Let's generate a toy dataset:

In [0]:
from sklearn.datasets import make_blobs

X_toy, y_toy = make_blobs(n_samples=400,
                          centers=[[0., 1.], [1., 2.]],
                          random_state=14)

plt.scatter(X_toy[:, 0], X_toy[:, 1], c=y_toy, alpha=0.8, cmap='bwr')
plt.xlabel('X1'), plt.ylabel('X2');

## Decision trees out of the box

In [0]:
from sklearn.tree import DecisionTreeClassifier
from sklearn.model_selection import train_test_split

DecisionTreeClassifier has a number of parameters:
* `max_depth` – a limit on tree depth (default – no limit)
* `min_samples_split` – there should be at least this many samples to split further (default – 2)
* `min_samples_leaf` – there should be at least this many samples on one side of a split to consider it valid (default – 1).
* `criterion` – 'gini' or 'entropy' – split stuff over this parameter (default : gini)

In [0]:
clf = DecisionTreeClassifier(min_samples_leaf=15)
clf.fit(X_toy, y_toy)

### Plot decision surface

Here's a function that makes a 2d decision boundary plot for a given classifier:

In [0]:
from sklearn.metrics import accuracy_score

def plot_decision_surface(
                  clf, X, y,
                  grid_step=0.02,
                  cmap='bwr',
                  alpha=0.6,
        ):
    """
    Plot the decision boundary of clf on X and y, visualize training points
    """
    
    # Define the grid
    x_top_left = X.min(axis=0) - 1
    x_bottom_right = X.max(axis=0) + 1
    grid_x0, grid_x1 = np.meshgrid(
         np.arange(x_top_left[0], x_bottom_right[0], grid_step),
         np.arange(x_top_left[1], x_bottom_right[1], grid_step)
      )
    
    # Calculate predictions on the grid
    y_pred_grid = clf.predict(
                        np.stack(
                              [
                                grid_x0.ravel(),
                                grid_x1.ravel()
                              ],
                              axis=1
                            )
                      ).reshape(grid_x1.shape)
    
    # Find optimal contour levels and make a filled
    # contour plot of predictions
    labels = np.sort(np.unique(y))
    labels = np.concatenate([[labels[0] - 1],
                             labels,
                             [labels[-1] + 1]])
    medians = (labels[1:] + labels[:-1]) / 2
    plt.contourf(grid_x0, grid_x1, y_pred_grid, cmap=cmap, alpha=alpha,
                 levels=medians)
    
    # Scatter data points on top of the plot,
    # with different styles for correct and wrong
    # predictions
    y_pred = clf.predict(X)
    plt.scatter(*X[y_pred==y].T, c=y[y_pred==y],
                marker='o', cmap=cmap, s=10, label='correct')
    plt.scatter(*X[y_pred!=y].T, c=y[y_pred!=y],
                marker='x', cmap=cmap, s=50, label='errors')

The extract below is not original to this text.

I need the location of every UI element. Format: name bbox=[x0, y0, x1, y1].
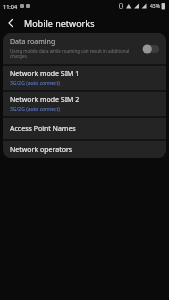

    # Dummy plot call to print the accuracy in the legend.
    plt.plot([], [], ' ',
             label='Accuracy = {:.3f}'.format(accuracy_score(y, y_pred)))
    
    plt.legend(loc='best')

Let's apply it to the tree we've fitted above:

In [0]:
plt.figure(figsize=(12, 8))
plot_decision_surface(clf, X_toy, y_toy)

### Tree depth

First we are going to split our data to train and test subsets:

In [0]:
X_toy_train, X_toy_test, y_toy_train, y_toy_test = \
    train_test_split(X_toy, y_toy, test_size=0.25)

Now it's your turn to investigate how the decision boundary depends on the tree depth. Maximum tree depth is defined by the `max_depth` parameter. Try out the following values: `[1, 2, 3, 5, 10]`. Make decision boundary plots for both train and test datasets (separately).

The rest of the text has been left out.